Noting that we can only perform finitely many operations on $A$ (the first row can only be finitely operated on, so after the first has been used up the second can only be finitely operated on, etc.), consider the following algorithm:

1. If $\sigma_A(i)\ge \sigma_B(i)$ for $1\le i\le n$ , then $\sigma_A=\sigma_B\implies A=B$ , so stop. Otherwise, take the smallest $1\le k\le n$ such that $\sigma_B(k)>\sigma_A(k)$ .

2. Because $\sigma_B(k)>\sigma_A(k)$ , the rectangle $[k]\times[\sigma_A(k)]$ , which contains at least as many strawberries in $B$ as in $A$ , must contain some $(j,\sigma_B(j))$ (where $1\le j\le k-1$ ) such that $\sigma_B(j)\le \sigma_A(k)<\sigma_A(j)$ (by the minimality of $k$ , $\sigma_B(i)\le \sigma_A(i)$ for all $1\le i\le k-1$ , so we need at least one $i$ to negate the effects of $\sigma_B(k)>\sigma_A(k)$ ).

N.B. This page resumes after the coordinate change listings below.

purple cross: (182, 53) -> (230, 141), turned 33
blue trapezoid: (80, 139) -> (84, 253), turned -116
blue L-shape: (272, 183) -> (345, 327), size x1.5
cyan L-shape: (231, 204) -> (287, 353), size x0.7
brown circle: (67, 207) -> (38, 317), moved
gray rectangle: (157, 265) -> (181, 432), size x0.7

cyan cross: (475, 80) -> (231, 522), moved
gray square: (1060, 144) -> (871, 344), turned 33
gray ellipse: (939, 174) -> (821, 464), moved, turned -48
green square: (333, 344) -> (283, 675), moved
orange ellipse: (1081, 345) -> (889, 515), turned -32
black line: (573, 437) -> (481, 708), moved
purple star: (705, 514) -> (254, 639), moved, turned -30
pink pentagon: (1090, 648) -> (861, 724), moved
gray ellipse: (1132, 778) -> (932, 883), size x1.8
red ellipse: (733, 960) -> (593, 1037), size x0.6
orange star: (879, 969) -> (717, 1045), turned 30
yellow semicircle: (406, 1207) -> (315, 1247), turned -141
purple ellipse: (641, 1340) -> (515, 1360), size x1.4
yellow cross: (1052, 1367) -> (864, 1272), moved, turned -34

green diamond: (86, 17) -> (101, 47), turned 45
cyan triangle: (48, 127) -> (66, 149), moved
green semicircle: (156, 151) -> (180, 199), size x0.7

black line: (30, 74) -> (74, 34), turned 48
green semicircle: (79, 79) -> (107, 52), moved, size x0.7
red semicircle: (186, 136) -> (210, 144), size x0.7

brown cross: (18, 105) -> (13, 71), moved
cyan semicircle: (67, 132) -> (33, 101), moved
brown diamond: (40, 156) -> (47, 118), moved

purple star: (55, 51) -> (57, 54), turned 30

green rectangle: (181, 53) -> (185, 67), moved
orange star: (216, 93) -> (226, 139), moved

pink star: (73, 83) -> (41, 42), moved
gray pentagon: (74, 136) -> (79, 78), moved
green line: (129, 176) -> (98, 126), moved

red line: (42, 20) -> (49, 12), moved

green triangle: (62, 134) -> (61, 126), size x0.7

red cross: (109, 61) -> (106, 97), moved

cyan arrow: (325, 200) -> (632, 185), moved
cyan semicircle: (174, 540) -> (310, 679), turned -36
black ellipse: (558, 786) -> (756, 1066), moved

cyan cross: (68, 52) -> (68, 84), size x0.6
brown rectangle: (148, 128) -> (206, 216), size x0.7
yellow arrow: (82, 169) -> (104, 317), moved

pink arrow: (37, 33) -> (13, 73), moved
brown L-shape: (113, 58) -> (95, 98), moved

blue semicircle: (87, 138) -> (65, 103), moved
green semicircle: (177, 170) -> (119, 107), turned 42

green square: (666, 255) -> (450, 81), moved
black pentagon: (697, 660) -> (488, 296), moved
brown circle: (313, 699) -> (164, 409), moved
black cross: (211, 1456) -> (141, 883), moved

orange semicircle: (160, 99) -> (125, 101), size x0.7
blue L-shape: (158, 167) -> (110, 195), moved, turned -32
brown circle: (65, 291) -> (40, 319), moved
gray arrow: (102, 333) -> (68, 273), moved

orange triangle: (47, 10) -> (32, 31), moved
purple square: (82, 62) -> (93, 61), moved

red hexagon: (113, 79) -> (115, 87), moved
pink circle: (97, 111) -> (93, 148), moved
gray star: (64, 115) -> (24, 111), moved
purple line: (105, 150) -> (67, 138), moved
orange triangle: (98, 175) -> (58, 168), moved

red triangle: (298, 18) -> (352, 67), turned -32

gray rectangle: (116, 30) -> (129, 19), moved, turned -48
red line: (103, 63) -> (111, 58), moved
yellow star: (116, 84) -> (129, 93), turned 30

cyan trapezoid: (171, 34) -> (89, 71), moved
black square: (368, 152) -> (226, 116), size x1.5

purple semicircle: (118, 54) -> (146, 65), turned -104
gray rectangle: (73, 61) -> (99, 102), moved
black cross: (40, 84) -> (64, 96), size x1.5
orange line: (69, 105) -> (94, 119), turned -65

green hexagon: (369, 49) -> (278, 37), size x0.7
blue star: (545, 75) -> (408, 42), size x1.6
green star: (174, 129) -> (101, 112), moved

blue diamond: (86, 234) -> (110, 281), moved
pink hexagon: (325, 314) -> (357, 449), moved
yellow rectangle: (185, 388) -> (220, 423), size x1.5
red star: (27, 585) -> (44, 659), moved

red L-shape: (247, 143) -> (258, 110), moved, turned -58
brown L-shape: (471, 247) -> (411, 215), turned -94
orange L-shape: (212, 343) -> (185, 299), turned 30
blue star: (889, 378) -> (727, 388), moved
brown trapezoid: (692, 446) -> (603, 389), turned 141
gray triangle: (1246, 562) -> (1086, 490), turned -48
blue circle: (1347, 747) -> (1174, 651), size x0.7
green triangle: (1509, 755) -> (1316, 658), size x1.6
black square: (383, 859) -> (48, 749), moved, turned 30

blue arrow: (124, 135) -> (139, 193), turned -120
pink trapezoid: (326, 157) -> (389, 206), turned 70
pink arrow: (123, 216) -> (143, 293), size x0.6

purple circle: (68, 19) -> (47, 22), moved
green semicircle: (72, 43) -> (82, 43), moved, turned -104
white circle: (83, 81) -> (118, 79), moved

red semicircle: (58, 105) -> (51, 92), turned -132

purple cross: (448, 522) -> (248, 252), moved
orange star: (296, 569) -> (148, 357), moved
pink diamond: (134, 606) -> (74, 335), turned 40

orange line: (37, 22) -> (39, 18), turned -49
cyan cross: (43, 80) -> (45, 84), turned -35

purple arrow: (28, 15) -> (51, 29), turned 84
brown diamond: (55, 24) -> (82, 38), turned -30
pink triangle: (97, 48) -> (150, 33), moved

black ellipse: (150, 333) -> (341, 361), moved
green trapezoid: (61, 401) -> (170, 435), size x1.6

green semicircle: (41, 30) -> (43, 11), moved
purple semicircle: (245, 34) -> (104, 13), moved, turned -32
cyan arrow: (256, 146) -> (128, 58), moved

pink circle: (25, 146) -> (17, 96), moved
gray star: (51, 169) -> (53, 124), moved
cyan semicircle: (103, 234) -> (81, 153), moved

3. We can now go back to step 1 with $\sigma_{A'}=\sigma_{A}\begin{pmatrix}j&k\end{pmatrix}$ , since each rectangle with a vertex at $(1,1)$ contains at least as many strawberries in $B$ as in $A'$ .

Indeed, suppose to the contrary that there exists a rectangle $[u]\times[v]$ that contains more strawberries in $A'$ than in $B$ . Since we simply moved strawberries from $(j,\sigma_A(j)),(k,\sigma_A(k))$ to $(j,\sigma_A(k)),(k,\sigma_A(j))$ , we cannot have $u\not\in[j,k)$ or $v\not\in[\sigma_A(k),\sigma_A(j))=[\sigma_A(k),\sigma_{A'}(k))=[\sigma_{A'}(j),\sigma_A(j))$ or else $A'$ and $A$ have the same number of strawberries in $[u]\times[v]$ (i.e. either neither exchange matters in the first place, or the exchanges cancel out), which is of course no more than the number $B$ has. On the other hand, if $j\le u<k$ and $\sigma_A(k)\le v<\sigma_A(j)$ , then by the minimality of $k$ (for all $1\le r\le k-1$ , $|A\cap\{r\}\times[v]|\le|B\cap\{r\}\times[v]|$ since $\sigma_A(r)\ge\sigma_B(r)$ ) and the fact that $\sigma_B(j)\le \sigma_A(k)=\sigma_{A'}(j)<\sigma_A(j)\le v$ ,
$\begin{align*} 0 &< |A'\cap[u]\times[v]|-|B\cap[u]\times[v]| \\ &=\sum_{r=1}^{u}|A'\cap\{r\}\times[v]|-|B\cap\{r\}\times[v]| \\ &=|A'\cap\{j\}\times[v]|-|B\cap\{j\}\times[v]|+\sum_{1\le r\ne j\le u}|A\cap\{r\}\times[v]|-|B\cap\{r\}\times[v]| \\ &\le|A'\cap\{j\}\times[v]|-|B\cap\{j\}\times[v]| \\ &= 1-1 \\ &= 0, \end{align*}$ a contradiction.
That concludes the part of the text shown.